On 19 November 2014, Jensen Bissell, the Director of Baxter State Park (BSP) wrote a letter to Ron Tipton, Executive Director of the Appalachian Trail Conservancy (ATC), regarding the negative impact AT thru-hikers are having on the park. His letter listed examples of negative behavior attributed to thru-hikers, noting “we are concerned about the impact on the wilderness experience for Park visitors on Katahdin,” and an indication this could result in “relocating key trail portions or the trail terminus would be an option.”
You can read the full letter here:
Although I knew of “outdoor ethics” from my military field training days I had not heard of the principles of “Leave No Trace” (LNT) until I started hiking the AT. The only mention of LNT I had heard prior to my hike was at Warren Doyle’s Appalachian Trail Institute where, on a five-day class that covered hiking the AT successfully, he stated that we should NOT follow the principles. Note: There was a lot I didn’t not see eye-to-eye on with Mr. Doyle, and this was just one of them.
However from the start of the trail, the principles of LNT are well advertised; they are included/identified in AWOL’s guide, the Appalachian Trail Conservancy maps and guides, the sign boards at trailheads, posters in outfitters. Indeed the LNT principles are as common a sight as 20 year-old guys with beards.
Does following the LNT principles require work? Yes, a little….but hiking the AT is work! The whole experience isn’t just about walking up and down mountains and eating cereal bars; it’s about the trail, the environment, and the nature. It’s about finding a place outside the materialistic crass throw-away society we live in and returning to a place and time where your bigger concerns are water, shelter and the next cold soda…..I mean chance to shower.

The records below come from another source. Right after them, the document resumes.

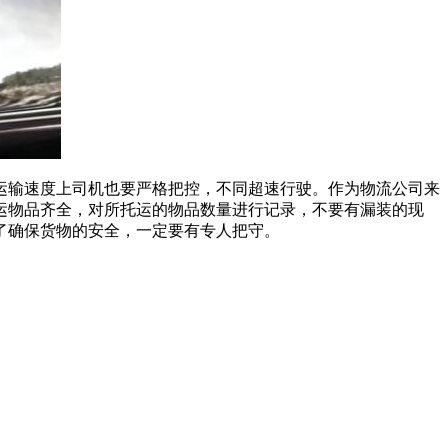
运输速度上司机也要严格把控，不同超速行驶。作为物流公司来
运物品齐全，对所托运的物品数量进行记录，不要有漏装的现
了确保货物的安全，一定要有专人把守。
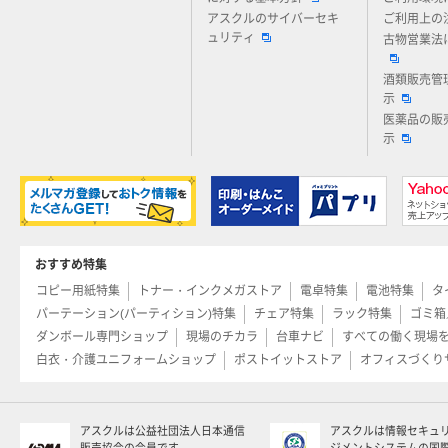
アスクルのサイバーセキ
ご利用上の
ュリティ
古物営業法
酒類販売管
示
医薬品の販
示
おすすめ特集
コピー用紙特集
トナー・インクメガストア
電卓特集
電池特集
タ
パーテーション(パーティション)特集
チェア特集
ラック特集
ゴミ箱
ダンボール専門ショップ
現場のチカラ
台車ナビ
すべての働く現場
白衣・介護ユニフォームショップ
ポストイットストア
オフィスづくり
アスクルは公益社団法人日本通信
アスクルは情報セキュ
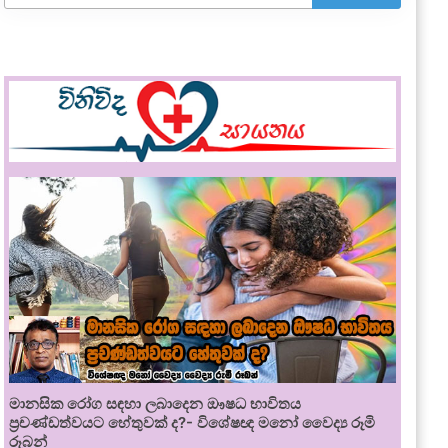
මානසික රෝග සඳහා ලබාදෙන ඖෂධ භාවිතය
ප්‍රචණ්ඩත්වයට හේතුවක් ද?- විශේෂඥ මනෝ වෛද්‍ය රූමි
රූබන්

The LNT principles should be second nature; they are not difficult to follow and should be part of your everyday routine. If they are, then you have gained a respect and love of the wilderness and what it gives you in return for looking after it. And don’t start to think you are “just one person” and that your actions won’t make a difference. They most definitely will! You can prevent bears being attracted to trash at a shelter. You can prevent contaminating a water source. You can set a great example for others to follow. What I did find when hiking the trail is that thru-hikers are viewed as the “professionals” in the hiking world. Day and section hikers will talk with you about how you do things, what gear you carry, and what do you eat, and if you follow LNT principles, they will be more likely to follow them as well.
I found that the longer I spent hiking the trail the more I became part of it (I don’t just mean the smell because boy, do you smell). I started to feel the trail was part of me. I learned the rhythm of the trail and its “life”, and I marveled at the beauty, even in New Jersey and New York sections. I did became protective of the trail; trash annoyed me, noisy day visitors would get my scorn, and those that caused graffiti in shelters would be cursed to a plague of a 1,000 fleas on their genitals!

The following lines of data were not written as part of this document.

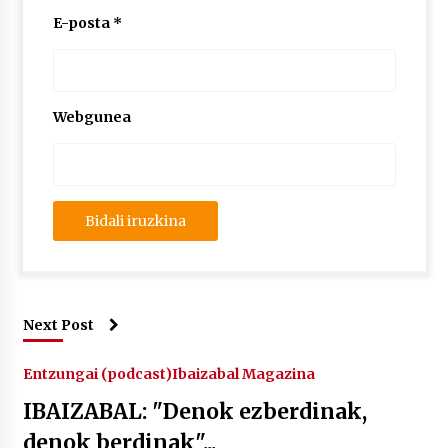
E-posta
*
Webgunea
Next Post
Entzungai (podcast)
Ibaizabal Magazina
IBAIZABAL: "Denok ezberdinak,
denok berdinak"...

On one occasion we hiked into a shelter and could immediately smell a bad odor; Hanging from the bear line was a white trash bag FULL of junk. On reading the shelter register it became apparent the bag had been left by a group of weekend hikers and had been there for five days. People were writing comments about the smell and that it was attracting wildlife to the shelter at night. My son, being outraged by the situation collected the bag and hiked 5 miles to dispose of the trash correctly.
In the Great Smoky Mountains National Park there is a warning sign about someone feeding a bear a McDonalds (we know it wasn’t a thru-hiker as they would never share a burger). The woman attracted the bear right next to her with McDonalds wrappings on the ground and, after the bear bite her foot it was deemed dangerous and shot and killed. The situation epitomizes totally unethical behavior resulting in the death of an animal for no other reason than someone decided they knew better than all the advice.

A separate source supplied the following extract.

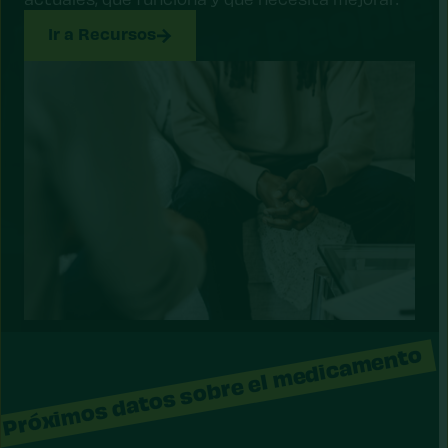
Ir a Recursos
Próximos datos sobre el medicamento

Post-trail I decided to complete a Leave No Trace trainer course and now teach the subjects to hikers. I hope that simple education of these principles will assist in maintaining the trails’ beauty for centuries to come and protect its wildlife.
Seven principles of Leave No Trace:
- Plan ahead and prepare
- Travel and camp on durable surfaces
- Dispose of waste properly
- Leave what you find
- Minimize campfire impact
- Respect wildlife
- Be considerate of other visitors
The Leave No Trace organization even provides a free printable document relating the Leave No Trace principles to the Appalachian Trail:
So don’t think one person cannot make a difference, each and everyone one of you can. You are a potential AT thru-hiker; make the title mean something!